Innovation in research methodology: The analytical framework using scene graph union, normalization, and coverage measurement can be widely applied to other multimodal data analysis tasks.

Limitations & Future Work¶

Only 7 languages (all major ones) are analyzed. Low-resource languages and more diverse language families remain unexamined.
The dataset size is moderate (XM has ~3.6K images), leaving the robust validation of conclusions on larger scales for future work.
Translation relies heavily on GPT-4. Despite high human-evaluated fidelity, translation could still introduce minor information loss.
Fine-tuning experiments are restricted to the GIT model; the generalization to larger, modern models (such as InternVL) remains unexplored.
Cross-effects between culture and language are not fully disentangled (e.g., people speaking the same language across different cultures might also exhibit differences).

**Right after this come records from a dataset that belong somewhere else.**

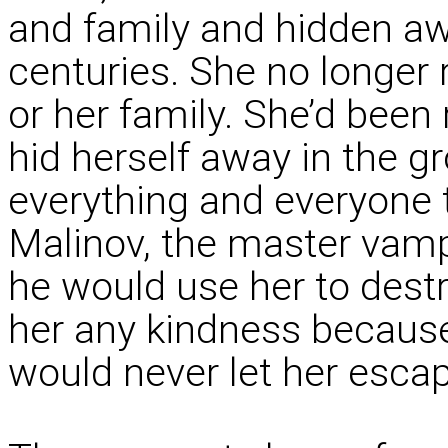
and family and hidden aw
centuries. She no longer
or her family. She’d bee
hid herself away in the gr
everything and everyone 
Malinov, the master vamp
he would use her to des
her any kindness because
would never let her esca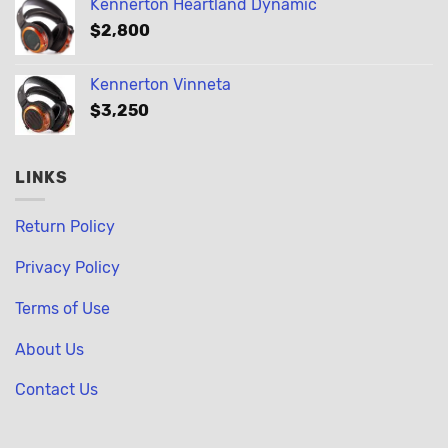
Kennerton Heartland Dynamic
$
2,800
Kennerton Vinneta
$
3,250
LINKS
Return Policy
Privacy Policy
Terms of Use
About Us
Contact Us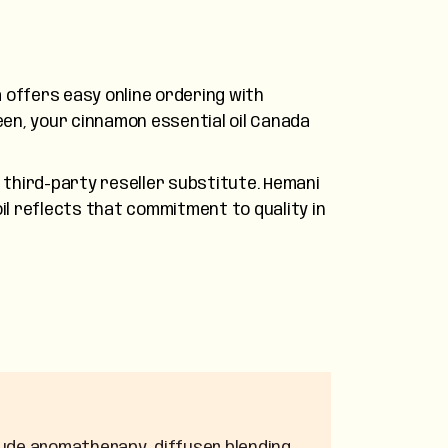
 offers easy online ordering with
en, your cinnamon essential oil Canada
third-party reseller substitute. Hemani
il reflects that commitment to quality in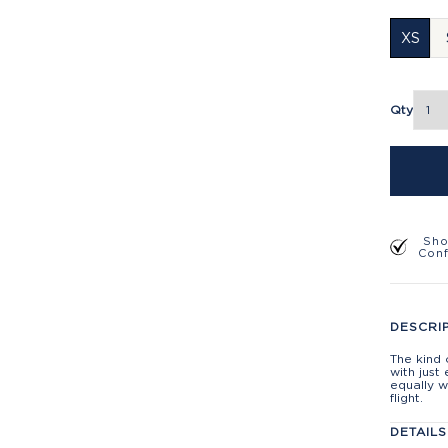
XS
Qty
Sho
Con
DESCRI
The kind 
with just
equally w
flight.
DETAILS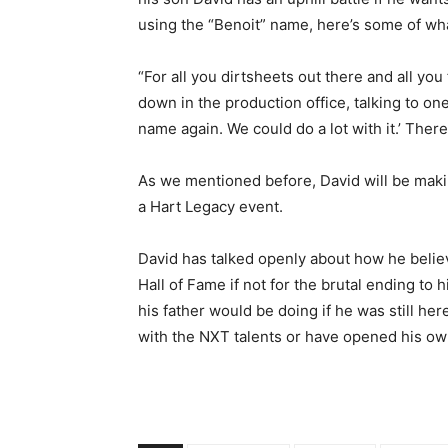
using the “Benoit” name, here’s some of wha
“For all you dirtsheets out there and all you
down in the production office, talking to one
name again. We could do a lot with it.’ There’
As we mentioned before, David will be maki
a Hart Legacy event.
David has talked openly about how he belie
Hall of Fame if not for the brutal ending to 
his father would be doing if he was still he
with the NXT talents or have opened his ow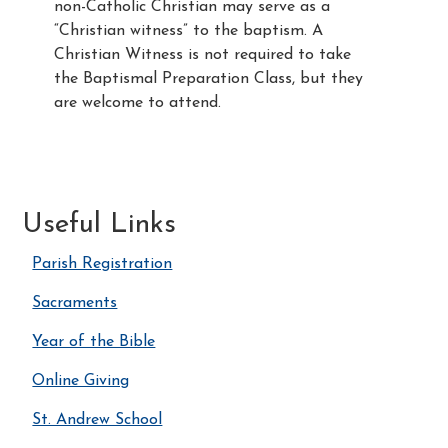
non-Catholic Christian may serve as a
“Christian witness” to the baptism. A
Christian Witness is not required to take
the Baptismal Preparation Class, but they
are welcome to attend.
Useful Links
Parish Registration
Sacraments
Year of the Bible
Online Giving
St. Andrew School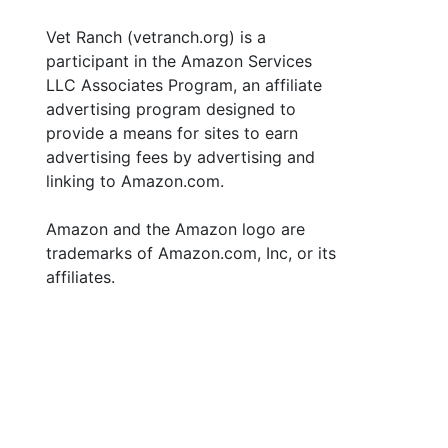
Vet Ranch (vetranch.org) is a
participant in the Amazon Services
LLC Associates Program, an affiliate
advertising program designed to
provide a means for sites to earn
advertising fees by advertising and
linking to Amazon.com.
Amazon and the Amazon logo are
trademarks of Amazon.com, Inc, or its
affiliates.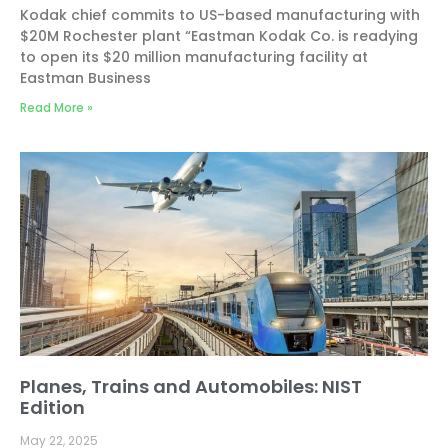
Kodak chief commits to US-based manufacturing with
$20M Rochester plant “Eastman Kodak Co. is readying
to open its $20 million manufacturing facility at
Eastman Business
Read More »
Planes, Trains and Automobiles: NIST
Edition
May 22, 2025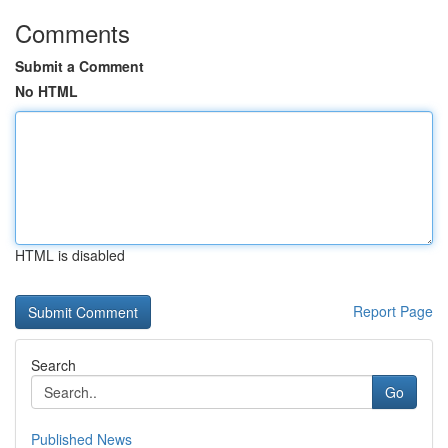
Comments
Submit a Comment
No HTML
HTML is disabled
Report Page
Search
Go
Published News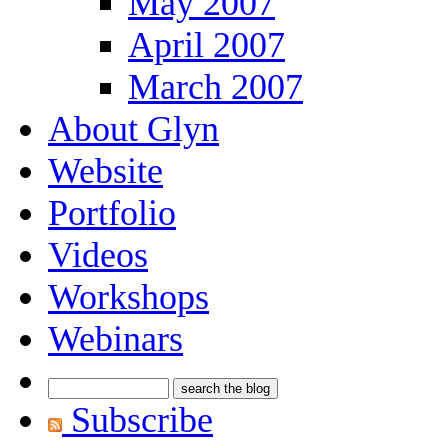
May 2007
April 2007
March 2007
About Glyn
Website
Portfolio
Videos
Workshops
Webinars
Subscribe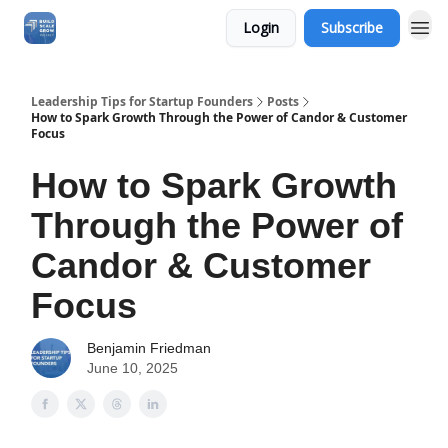
Login
Subscribe
Leadership Tips for Startup Founders
Posts
How to Spark Growth Through the Power of Candor & Customer
Focus
How to Spark Growth
Through the Power of
Candor & Customer
Focus
Benjamin Friedman
June 10, 2025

Connection with multilingual VLMs like PaLI-X: This study provides theoretical support for "why we should train on multilingual data."
Research on visual perception differences in cross-cultural psychology offers an essential perspective to the computer vision community.
Insight: Contrastive learning frameworks could be designed to leverage stylistic and semantic variations across multilingual descriptions of the same image to learn richer visual representations.

Rating¶

Novelty: ⭐⭐⭐⭐ First to systematically quantify semantic and expressive variations in multilingual image captions with a unique perspective.
Experimental Thoroughness: ⭐⭐⭐⭐ Comprehensive analysis covering both human annotations and model generation, two dimensions of semantic and expressive traits, Visual Genome control, and fine-tuning verification.
Writing Quality: ⭐⭐⭐⭐⭐ Rigorous logical reasoning where every step includes verification showing "why these variances are not illusions"; the methodology is highly instructive.
Value: ⭐⭐⭐⭐ Provides an empirical foundation for multilingual vision-language research, influencing training data strategies and model design decisions.